Crowded races for GOP nominations
SANDPOINT — Competition is stiff for Bonner County elected offices in the May 25 primary election.
A crowded field of incumbents and challengers met at Sandpoint High School Thursday for candidate forum to present their platforms and take questions from an audience of about 130 people. The event was cosponsored by the Ponderay Economic Development Corp., the Greater Sandpoint Chamber of Commerce and The Daily Bee.
The race for the District 2 and 3 commissioner positions each have three candidates in the running, while the assessor and treasurer’s races are head-to-head affairs.
In the District 2 race, incumbent Republican Joe Young played up progress in updating land use codes and maps, improving road maintenance programs and wrapping up a five-year project to relocate the troubled Green Owl waste collection site, which will eliminate the drag on taxpayer funds associated with having to continually clean up the site because of illegal dumping.
“That’s going to save money for everybody in this room,” said Young.
But one of his competitors, Republican Mike Nielsen, argued the county initially botched the relocation effort by overpaying for property on Peninsula Road and pledged to be more careful with tax dollars.
Nielsen said his law enforcement and administrative background has given him the planning and budgeting experience to spend wisely in tough economic times.
“I’ve got a lot of experience dealing with these recessionary issues,” said Nielsen. “I may spend my money freely, but I won’t spend yours freely.”
Patty Douglas Palmer, who has run as a Democrat and an independent in previous elections but is running as Republican for the District 2 nomination, went even further by saying she would work dissolve the EMS taxing district and disband the Planning Department if elected to office.
“We must cut, cut, cut — or we will begin to look like Greece,” she said, referring to the that nation’s economic turmoil.
Former Commissioner Gene Brown and Russ Schenck are running to unseat incumbent District 3 Commissioner Lewis Rich by securing the GOP nod.
Brown contends commissioners fritter away tax dollars through unnecessary travel and took credit for actually lowering taxes when he held office in the mid-1990s.

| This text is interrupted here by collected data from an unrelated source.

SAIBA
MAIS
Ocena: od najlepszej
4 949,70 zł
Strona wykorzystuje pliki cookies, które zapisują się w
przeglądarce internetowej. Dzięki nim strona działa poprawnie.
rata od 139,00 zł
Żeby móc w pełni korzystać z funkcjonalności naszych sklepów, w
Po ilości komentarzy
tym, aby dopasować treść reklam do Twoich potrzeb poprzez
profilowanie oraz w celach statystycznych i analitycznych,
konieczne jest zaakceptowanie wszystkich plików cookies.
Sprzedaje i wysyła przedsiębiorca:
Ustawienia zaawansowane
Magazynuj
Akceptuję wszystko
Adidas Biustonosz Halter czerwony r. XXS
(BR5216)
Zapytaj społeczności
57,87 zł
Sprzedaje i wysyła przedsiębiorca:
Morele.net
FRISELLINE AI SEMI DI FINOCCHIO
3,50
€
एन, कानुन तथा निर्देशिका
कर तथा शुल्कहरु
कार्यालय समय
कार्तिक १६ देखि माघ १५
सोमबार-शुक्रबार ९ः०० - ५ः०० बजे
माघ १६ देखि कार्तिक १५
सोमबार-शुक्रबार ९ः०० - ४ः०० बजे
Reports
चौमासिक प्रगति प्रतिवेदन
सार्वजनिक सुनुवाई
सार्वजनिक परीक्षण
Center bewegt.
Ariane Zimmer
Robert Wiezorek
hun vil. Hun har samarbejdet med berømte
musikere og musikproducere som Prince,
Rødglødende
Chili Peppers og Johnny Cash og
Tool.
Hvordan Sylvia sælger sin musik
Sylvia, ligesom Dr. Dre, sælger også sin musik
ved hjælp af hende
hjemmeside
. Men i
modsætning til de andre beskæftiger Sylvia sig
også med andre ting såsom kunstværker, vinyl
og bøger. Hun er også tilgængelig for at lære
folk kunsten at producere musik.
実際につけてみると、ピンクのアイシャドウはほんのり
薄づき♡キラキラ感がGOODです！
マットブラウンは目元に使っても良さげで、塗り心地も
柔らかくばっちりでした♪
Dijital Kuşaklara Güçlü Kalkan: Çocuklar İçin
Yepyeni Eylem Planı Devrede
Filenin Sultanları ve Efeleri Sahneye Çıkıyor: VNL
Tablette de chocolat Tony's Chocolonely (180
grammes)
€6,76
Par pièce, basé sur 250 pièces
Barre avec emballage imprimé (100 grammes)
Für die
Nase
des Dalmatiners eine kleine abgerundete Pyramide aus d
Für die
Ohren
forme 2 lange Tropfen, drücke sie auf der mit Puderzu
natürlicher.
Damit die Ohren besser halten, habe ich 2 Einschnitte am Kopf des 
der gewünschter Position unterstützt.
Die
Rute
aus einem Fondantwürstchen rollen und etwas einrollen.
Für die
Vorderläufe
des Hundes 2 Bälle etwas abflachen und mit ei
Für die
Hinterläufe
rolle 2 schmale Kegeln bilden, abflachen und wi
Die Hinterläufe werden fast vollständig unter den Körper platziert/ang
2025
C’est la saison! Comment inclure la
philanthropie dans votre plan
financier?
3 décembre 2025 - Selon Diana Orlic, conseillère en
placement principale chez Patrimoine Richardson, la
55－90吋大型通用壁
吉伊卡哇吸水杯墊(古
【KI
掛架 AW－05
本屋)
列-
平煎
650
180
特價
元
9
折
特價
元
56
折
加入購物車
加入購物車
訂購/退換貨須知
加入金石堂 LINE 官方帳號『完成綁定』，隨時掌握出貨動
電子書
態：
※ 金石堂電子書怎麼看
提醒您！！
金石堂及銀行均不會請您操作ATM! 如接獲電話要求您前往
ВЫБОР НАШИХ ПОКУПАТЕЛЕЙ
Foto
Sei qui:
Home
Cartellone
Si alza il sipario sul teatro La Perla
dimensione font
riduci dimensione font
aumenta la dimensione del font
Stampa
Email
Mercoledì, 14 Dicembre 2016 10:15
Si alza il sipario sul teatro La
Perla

“I did something that has not happened since,” said Brown, who also blasted commissioners’ $56,000 salaries.
Schenck, meanwhile, said he would do a better job listening to constituents and cited his experience running an ambulance service, serving on Clark Fork City Council and as a fire chief.
“I want people to have a representative that will listen to them,” said Schenck.
Rich, who has served as commissioner for the past three years, emphasized his goals of accessible government, sensible environmentalism and defending private property rights. Rich defended his support of a floodplain variance that the Federal Emergency Management Agency warned could cause insurance rates to rise.
“I don’t believe the federal government should hold a county hostage,” said Rich.
In the treasurer’s race, incumbent Cheryl Piehl is looking to fend off John Maras for the GOP nomination. Piehl said she has held every position in her office before becoming treasurer.
“I know the job I’m doing. I’m doing it well and most importantly, I know the taxpayers,” she said.
Maras, who has an extensive background in accounting and financial management, feels more could be done to improve the treasurer’s office.
“My goal is to make the treasurer’s office the most efficient and effective in the state of Idaho,” Maras said.
A majority of the questions posed on Thursday involved the assessor’s race, which pits incumbent Jerry Clemons against former appraiser Tina Harvey, who earned the endorsement of the Selkirk Association of Realtors.
Clemons downplayed the endorsement as a decision reached by five people, not the association as a whole.
“Five people made the decision, not 310 (members of the association),” said Clemons, who added that his crackdown on homeowner exemption cheats brought the county more than a half a million dollars in back taxes, fees and penalties.
Harvey challenged Clemons’ level of his experience as assessor and said her 13 years as a county appraiser gave her intimate knowledge of values throughout the county.
“You shouldn’t settle for an assessor without appraisal experience,” said Harvey.